BME PhD Dissertation Defense - Nathan Spencer

Starts:
2:00 pm on Wednesday, August 28, 2013
Location:
44 Cummington Mall, Room 203
Title: “Binaural benefit in speech intelligibility with spatially separated speech maskers”

Committee:
Dr. H. Steven Colburn, BU BME (Advisor)
Dr. David C. Mountain, BU BME (Chair)
Dr. Kamal Sen, BU BME
Dr. Gerald Kidd Jr, BU Sargent College
Dr. Virginia Best, National Acoustic Labs of Australia

Abstract:
The goal of this work is to better understand why some listeners have an easier time than others listening to a target talker amid spatially-distributed interfering talkers. Speech reception thresholds (SRTs) of young normal-hearing and young hearing-impaired listeners were measured, with the target in-front, and two maskers arranged in the following spatial configurations: 1) “colocated”, both in-front, 2) “symmetric”, maskers at 60⁰ azimuth, and 3) “anti-symmetric”, both at either +60⁰, or -60⁰ azimuth. SRTs were measured both binaurally and monaurally, with monaural stimuli presented to the “better-ear.” Binaural benefits were calculated as the decrease in threshold when the second ear was added to the better-ear. In addition, sensitivity to interaural time differences, interaural level differences and interaural cross-correlation were measured in the same listeners, using narrow-band noises centered at a low frequency (500 Hz) and at a high frequency (either 2 kHz or 4 kHz). Finally, SRTs were predicted using the short-time Equalization-Cancellation (EC) model, in which two types of parameters were varied: first, the time- and intensity-jitters at the inputs of the binaural processing mechanism (which affects interaural discrimination abilities) and second, the temporal window in the binaural processing mechanism (which affects the ability to benefit from short-time binaural advantages).
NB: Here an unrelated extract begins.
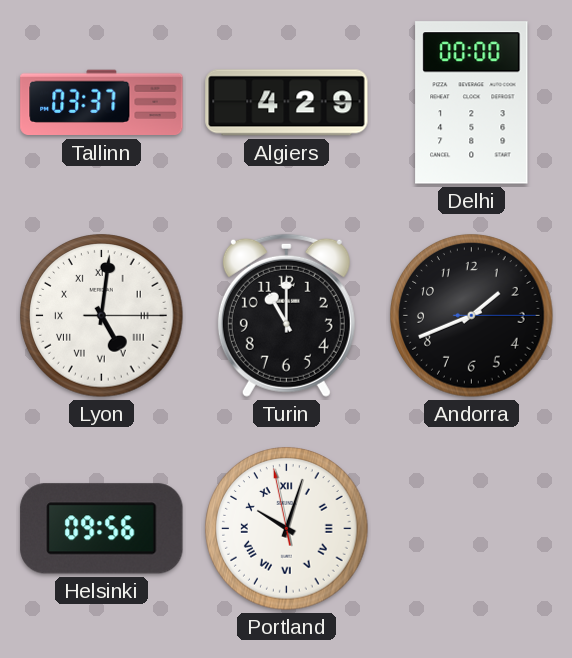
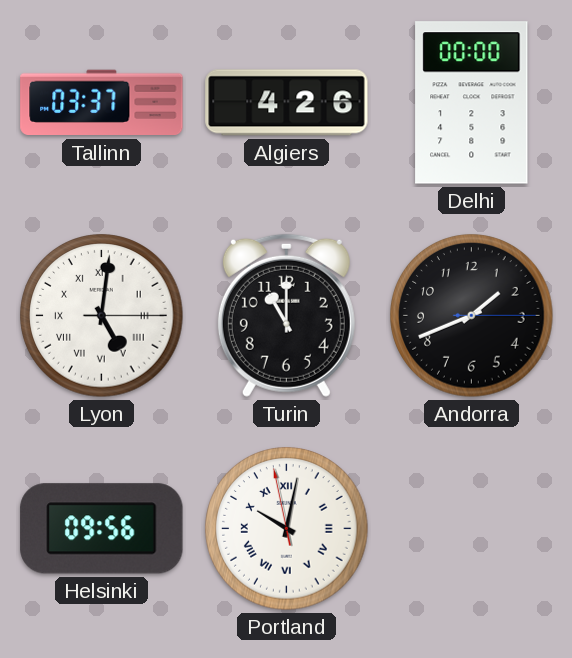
Algiers: 4:29 -> 4:26
Portland: 10:02 -> 10:01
Large inter-subject differences were found among both listener groups in binaural benefits in both the symmetric and anti-symmetric cases, and also in interaural difference sensitivity thresholds. Symmetric binaural benefit did not correlate with interaural difference sensitivity, as measured within either listener group. Changing the amount of jitter had a relatively small effect on symmetric predicted SRTs, while changing the EC- window length had a larger effect. Anti-symmetric binaural benefit correlated with thresholds measured in many of the interaural difference sensitivity tasks, both within the normal-hearing group and among a subset of hearing-impaired listeners. Changing the amount of jitter had a large effect on anti-symmetric predicted SRTs, while varying the length of the EC window had a small effect. These results suggest some key differences between the symmetric and anti-symmetric cases. Both interaural difference sensitivity and a mechanism analogous to the length of the EC window might be factors in the symmetric case, while interaural difference sensitivity is a key factor in the anti-symmetric case.